**Work instructions**
Your answer should hold exactly the lines beginning with the one that contains "Outline whatever counts" and ending with the last line of the material, both included. Leave every picture out.

**Supplied data**

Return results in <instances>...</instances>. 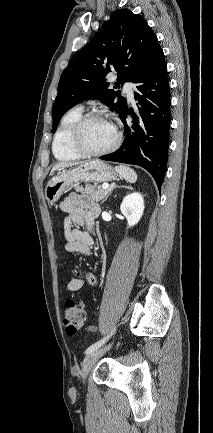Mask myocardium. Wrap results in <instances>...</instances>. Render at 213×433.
Wrapping results in <instances>:
<instances>
[{"mask_svg":"<svg viewBox=\"0 0 213 433\" xmlns=\"http://www.w3.org/2000/svg\"><path fill=\"white\" fill-rule=\"evenodd\" d=\"M92 120H104L109 122L116 132V139L114 143L105 150L102 151H91L88 150L83 143V131L86 124ZM122 142V132L119 127L110 120L106 115L100 112H88L83 114L76 122L71 133V144L73 149L84 157H100L110 154L117 150Z\"/></svg>","mask_w":213,"mask_h":433,"instance_id":"obj_1","label":"myocardium"}]
</instances>
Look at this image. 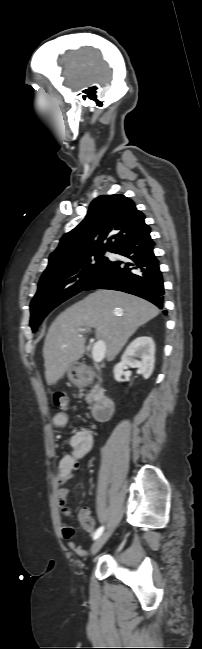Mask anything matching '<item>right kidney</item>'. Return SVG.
<instances>
[{
    "mask_svg": "<svg viewBox=\"0 0 202 649\" xmlns=\"http://www.w3.org/2000/svg\"><path fill=\"white\" fill-rule=\"evenodd\" d=\"M155 344L151 337L138 336L126 348L121 361L115 365L113 373L116 381L121 377L127 367L138 368V373L148 379L154 369Z\"/></svg>",
    "mask_w": 202,
    "mask_h": 649,
    "instance_id": "ca27d5eb",
    "label": "right kidney"
}]
</instances>
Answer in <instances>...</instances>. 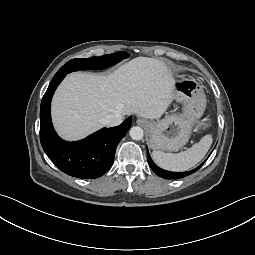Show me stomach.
<instances>
[{"label": "stomach", "instance_id": "stomach-1", "mask_svg": "<svg viewBox=\"0 0 255 255\" xmlns=\"http://www.w3.org/2000/svg\"><path fill=\"white\" fill-rule=\"evenodd\" d=\"M174 99L183 104L182 113L147 122L149 144L154 150L178 151L188 142L194 123L203 115L206 98L202 87L193 79L177 82Z\"/></svg>", "mask_w": 255, "mask_h": 255}]
</instances>
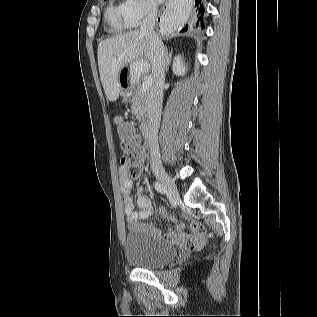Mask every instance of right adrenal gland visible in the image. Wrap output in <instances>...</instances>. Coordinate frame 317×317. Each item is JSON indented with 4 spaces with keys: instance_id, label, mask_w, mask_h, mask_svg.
<instances>
[{
    "instance_id": "2a0ac1e0",
    "label": "right adrenal gland",
    "mask_w": 317,
    "mask_h": 317,
    "mask_svg": "<svg viewBox=\"0 0 317 317\" xmlns=\"http://www.w3.org/2000/svg\"><path fill=\"white\" fill-rule=\"evenodd\" d=\"M165 55H166V72H167L169 69L171 59H172V51L168 53L167 47H165Z\"/></svg>"
}]
</instances>
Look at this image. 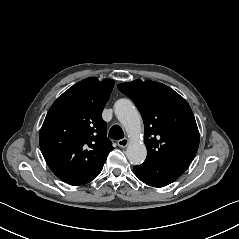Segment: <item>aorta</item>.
I'll return each instance as SVG.
<instances>
[{
  "mask_svg": "<svg viewBox=\"0 0 239 239\" xmlns=\"http://www.w3.org/2000/svg\"><path fill=\"white\" fill-rule=\"evenodd\" d=\"M114 113L120 123L126 128L128 136L133 140L142 130L141 116L132 101L126 98L117 100ZM126 156L133 165L142 163L147 156V149L143 143L131 142L126 149Z\"/></svg>",
  "mask_w": 239,
  "mask_h": 239,
  "instance_id": "aorta-1",
  "label": "aorta"
}]
</instances>
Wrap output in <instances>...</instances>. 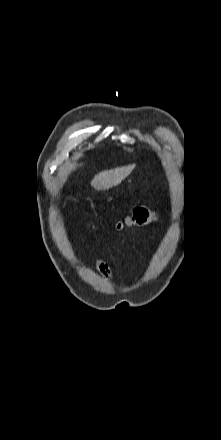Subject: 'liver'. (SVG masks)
<instances>
[{
  "instance_id": "6515ba94",
  "label": "liver",
  "mask_w": 221,
  "mask_h": 440,
  "mask_svg": "<svg viewBox=\"0 0 221 440\" xmlns=\"http://www.w3.org/2000/svg\"><path fill=\"white\" fill-rule=\"evenodd\" d=\"M135 168V164L103 171L95 175L91 181V186L97 191L108 190L119 185Z\"/></svg>"
}]
</instances>
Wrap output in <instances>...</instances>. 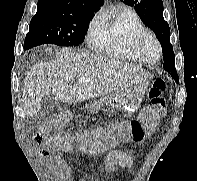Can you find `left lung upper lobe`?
<instances>
[{
  "label": "left lung upper lobe",
  "mask_w": 197,
  "mask_h": 181,
  "mask_svg": "<svg viewBox=\"0 0 197 181\" xmlns=\"http://www.w3.org/2000/svg\"><path fill=\"white\" fill-rule=\"evenodd\" d=\"M129 6H134L140 19L154 31L162 46L163 68L178 82L175 69L174 52L170 43V28L163 18L162 0H120Z\"/></svg>",
  "instance_id": "5c2ea615"
}]
</instances>
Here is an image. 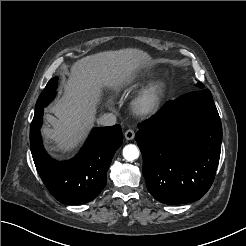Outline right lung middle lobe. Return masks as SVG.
I'll return each mask as SVG.
<instances>
[{"instance_id":"1","label":"right lung middle lobe","mask_w":246,"mask_h":246,"mask_svg":"<svg viewBox=\"0 0 246 246\" xmlns=\"http://www.w3.org/2000/svg\"><path fill=\"white\" fill-rule=\"evenodd\" d=\"M58 77L52 78L40 94L35 109L46 107L56 95Z\"/></svg>"}]
</instances>
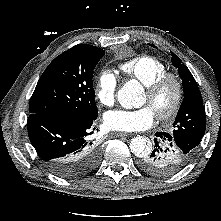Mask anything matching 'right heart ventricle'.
Masks as SVG:
<instances>
[{"mask_svg":"<svg viewBox=\"0 0 221 221\" xmlns=\"http://www.w3.org/2000/svg\"><path fill=\"white\" fill-rule=\"evenodd\" d=\"M120 71L127 77L136 79L144 86L168 72L167 66L159 59L143 55L120 65Z\"/></svg>","mask_w":221,"mask_h":221,"instance_id":"e07e8e85","label":"right heart ventricle"}]
</instances>
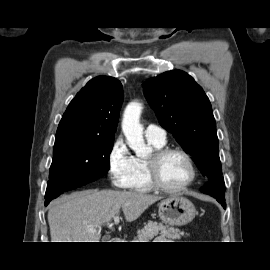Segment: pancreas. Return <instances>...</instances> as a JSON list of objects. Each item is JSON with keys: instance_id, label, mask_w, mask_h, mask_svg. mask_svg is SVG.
I'll use <instances>...</instances> for the list:
<instances>
[{"instance_id": "obj_1", "label": "pancreas", "mask_w": 270, "mask_h": 270, "mask_svg": "<svg viewBox=\"0 0 270 270\" xmlns=\"http://www.w3.org/2000/svg\"><path fill=\"white\" fill-rule=\"evenodd\" d=\"M157 235L168 239H180L181 236H184V232L162 223L149 221L144 225L143 229L138 231V235L133 242H149Z\"/></svg>"}]
</instances>
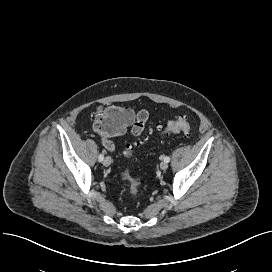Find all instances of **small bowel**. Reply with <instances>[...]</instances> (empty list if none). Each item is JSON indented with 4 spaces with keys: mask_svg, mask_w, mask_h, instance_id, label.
<instances>
[{
    "mask_svg": "<svg viewBox=\"0 0 272 272\" xmlns=\"http://www.w3.org/2000/svg\"><path fill=\"white\" fill-rule=\"evenodd\" d=\"M123 109L127 110L131 114V120L129 122V125L132 124L134 121H136L139 116H142L144 118V120H145V123H146V120H147V112L146 111H141L135 116L133 111L130 110L129 108L124 107ZM103 146L109 152H115L116 151V146H115L114 142L112 140L108 139V138L103 139Z\"/></svg>",
    "mask_w": 272,
    "mask_h": 272,
    "instance_id": "obj_1",
    "label": "small bowel"
}]
</instances>
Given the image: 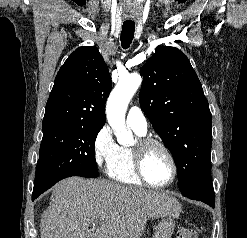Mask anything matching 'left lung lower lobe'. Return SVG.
Listing matches in <instances>:
<instances>
[{"instance_id": "1", "label": "left lung lower lobe", "mask_w": 247, "mask_h": 238, "mask_svg": "<svg viewBox=\"0 0 247 238\" xmlns=\"http://www.w3.org/2000/svg\"><path fill=\"white\" fill-rule=\"evenodd\" d=\"M204 202L209 204L210 206L214 207L215 206V197H214V189H211L210 196L208 198L203 199Z\"/></svg>"}]
</instances>
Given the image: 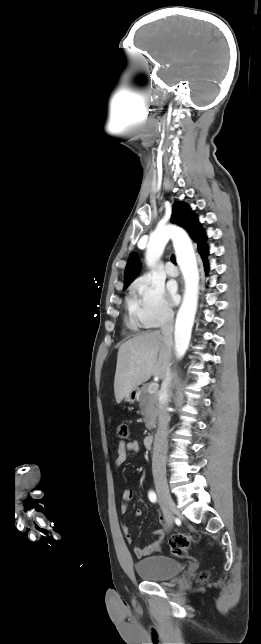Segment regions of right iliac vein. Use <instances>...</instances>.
Here are the masks:
<instances>
[{
  "label": "right iliac vein",
  "instance_id": "63e3f726",
  "mask_svg": "<svg viewBox=\"0 0 261 644\" xmlns=\"http://www.w3.org/2000/svg\"><path fill=\"white\" fill-rule=\"evenodd\" d=\"M154 483L156 487V492L160 498V500L163 502V504L174 514H179L178 509L171 497V494L169 492L168 484L164 476L161 475H156L154 477ZM170 516V525H172L173 518L171 515Z\"/></svg>",
  "mask_w": 261,
  "mask_h": 644
}]
</instances>
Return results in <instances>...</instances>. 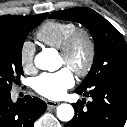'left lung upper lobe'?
Instances as JSON below:
<instances>
[{"instance_id": "1", "label": "left lung upper lobe", "mask_w": 127, "mask_h": 127, "mask_svg": "<svg viewBox=\"0 0 127 127\" xmlns=\"http://www.w3.org/2000/svg\"><path fill=\"white\" fill-rule=\"evenodd\" d=\"M49 18L80 22L95 40L93 65L76 92L87 91L104 79L127 81V45L111 23L94 10L81 7L54 12Z\"/></svg>"}]
</instances>
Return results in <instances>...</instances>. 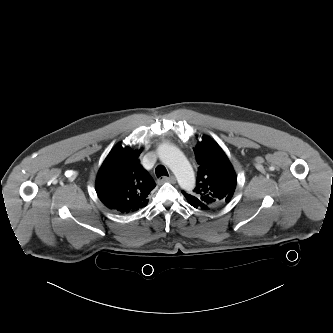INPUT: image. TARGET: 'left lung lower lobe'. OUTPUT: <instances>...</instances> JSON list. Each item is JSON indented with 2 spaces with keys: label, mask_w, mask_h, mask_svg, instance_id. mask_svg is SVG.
I'll use <instances>...</instances> for the list:
<instances>
[{
  "label": "left lung lower lobe",
  "mask_w": 333,
  "mask_h": 333,
  "mask_svg": "<svg viewBox=\"0 0 333 333\" xmlns=\"http://www.w3.org/2000/svg\"><path fill=\"white\" fill-rule=\"evenodd\" d=\"M189 202V204L190 205H192L194 208H202V209H207L204 205H200V206H197L196 204H194V203H192V202H190V201H188Z\"/></svg>",
  "instance_id": "0a47b994"
}]
</instances>
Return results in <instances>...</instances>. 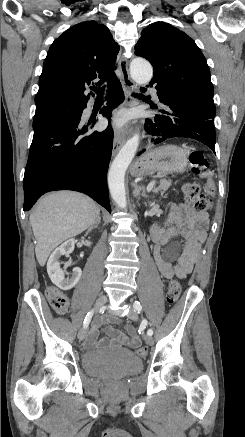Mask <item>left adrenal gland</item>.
Listing matches in <instances>:
<instances>
[{
	"instance_id": "1",
	"label": "left adrenal gland",
	"mask_w": 245,
	"mask_h": 437,
	"mask_svg": "<svg viewBox=\"0 0 245 437\" xmlns=\"http://www.w3.org/2000/svg\"><path fill=\"white\" fill-rule=\"evenodd\" d=\"M132 186L134 187L133 195L135 198H138V200H140V196L144 198H148V195L146 194L145 190L141 186H138L135 183H133Z\"/></svg>"
}]
</instances>
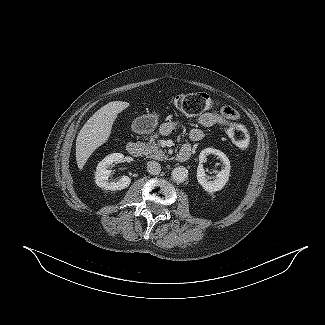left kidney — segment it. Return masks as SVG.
I'll use <instances>...</instances> for the list:
<instances>
[{
    "mask_svg": "<svg viewBox=\"0 0 325 325\" xmlns=\"http://www.w3.org/2000/svg\"><path fill=\"white\" fill-rule=\"evenodd\" d=\"M216 155L222 161V170L216 171V177L211 180L209 176L205 174L202 163L206 161L208 155ZM199 166L197 168V180L203 189L209 193L220 191L228 182L230 176V161L228 157L220 150L214 148H206L200 152Z\"/></svg>",
    "mask_w": 325,
    "mask_h": 325,
    "instance_id": "5707ae66",
    "label": "left kidney"
}]
</instances>
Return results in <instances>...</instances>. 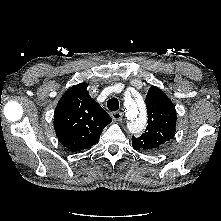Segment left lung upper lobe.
I'll return each instance as SVG.
<instances>
[{
  "label": "left lung upper lobe",
  "mask_w": 221,
  "mask_h": 221,
  "mask_svg": "<svg viewBox=\"0 0 221 221\" xmlns=\"http://www.w3.org/2000/svg\"><path fill=\"white\" fill-rule=\"evenodd\" d=\"M148 125L138 138L132 136L133 148L137 151L156 153L174 137L176 110L171 100L156 86L146 96Z\"/></svg>",
  "instance_id": "obj_1"
}]
</instances>
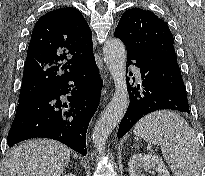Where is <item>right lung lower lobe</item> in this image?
Returning <instances> with one entry per match:
<instances>
[{"label":"right lung lower lobe","instance_id":"98d812e1","mask_svg":"<svg viewBox=\"0 0 205 176\" xmlns=\"http://www.w3.org/2000/svg\"><path fill=\"white\" fill-rule=\"evenodd\" d=\"M101 88L93 58L31 98L16 112L7 137L8 146L42 137L58 140L86 155V131L98 107ZM67 93L71 96L63 103L60 96Z\"/></svg>","mask_w":205,"mask_h":176}]
</instances>
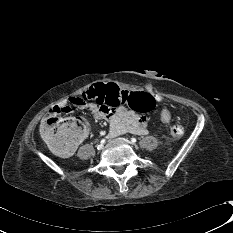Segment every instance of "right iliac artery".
Here are the masks:
<instances>
[{"label":"right iliac artery","mask_w":233,"mask_h":233,"mask_svg":"<svg viewBox=\"0 0 233 233\" xmlns=\"http://www.w3.org/2000/svg\"><path fill=\"white\" fill-rule=\"evenodd\" d=\"M105 141H106L105 139H102V140H101V143L103 144V143H105Z\"/></svg>","instance_id":"right-iliac-artery-1"}]
</instances>
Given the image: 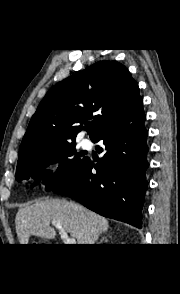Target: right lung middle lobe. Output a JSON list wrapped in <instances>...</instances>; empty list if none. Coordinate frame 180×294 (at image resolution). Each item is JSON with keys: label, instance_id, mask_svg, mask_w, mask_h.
<instances>
[{"label": "right lung middle lobe", "instance_id": "right-lung-middle-lobe-1", "mask_svg": "<svg viewBox=\"0 0 180 294\" xmlns=\"http://www.w3.org/2000/svg\"><path fill=\"white\" fill-rule=\"evenodd\" d=\"M77 153L75 142L48 147L35 152L29 158L18 162L16 179L21 181L30 177L37 184L41 179L46 183V190H53L69 181L79 171L87 158ZM60 162L57 171L52 174L45 171L50 164Z\"/></svg>", "mask_w": 180, "mask_h": 294}]
</instances>
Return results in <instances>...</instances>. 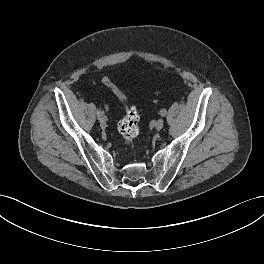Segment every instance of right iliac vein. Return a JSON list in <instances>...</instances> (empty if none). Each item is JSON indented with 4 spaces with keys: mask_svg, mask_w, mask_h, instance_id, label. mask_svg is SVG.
<instances>
[{
    "mask_svg": "<svg viewBox=\"0 0 264 264\" xmlns=\"http://www.w3.org/2000/svg\"><path fill=\"white\" fill-rule=\"evenodd\" d=\"M99 120H100V126L102 128H105L106 127V118L104 116H102Z\"/></svg>",
    "mask_w": 264,
    "mask_h": 264,
    "instance_id": "63e3f726",
    "label": "right iliac vein"
}]
</instances>
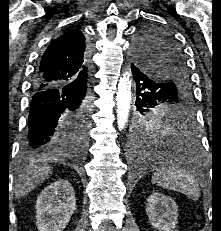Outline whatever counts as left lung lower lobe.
I'll use <instances>...</instances> for the list:
<instances>
[{"mask_svg": "<svg viewBox=\"0 0 221 231\" xmlns=\"http://www.w3.org/2000/svg\"><path fill=\"white\" fill-rule=\"evenodd\" d=\"M131 70L136 82L137 99L135 105L139 108L145 100L153 98L167 86L164 83L153 81L137 66L131 64ZM174 130L164 134H155L150 137L139 136L134 132L131 142L132 153L146 161H156L161 150L168 151L170 156L165 161L180 166L191 165L192 158L199 151L198 137L195 133V120L188 116L176 122Z\"/></svg>", "mask_w": 221, "mask_h": 231, "instance_id": "1", "label": "left lung lower lobe"}]
</instances>
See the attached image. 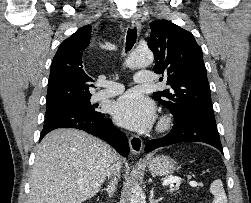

**Output of the exercise**
Outline whatever counts as left lung lower lobe.
I'll use <instances>...</instances> for the list:
<instances>
[{"mask_svg": "<svg viewBox=\"0 0 221 231\" xmlns=\"http://www.w3.org/2000/svg\"><path fill=\"white\" fill-rule=\"evenodd\" d=\"M131 70L136 82L137 99L135 105L139 108L145 100L153 98L167 86L164 83L153 81L137 66L131 64ZM174 130L164 134H155L150 137L139 136L134 132L131 142L132 153L146 161H156L161 150L168 151L170 156L165 161L180 166L191 165L192 158L199 151L198 137L195 133V120L188 116L176 122Z\"/></svg>", "mask_w": 221, "mask_h": 231, "instance_id": "1", "label": "left lung lower lobe"}]
</instances>
See the attached image. 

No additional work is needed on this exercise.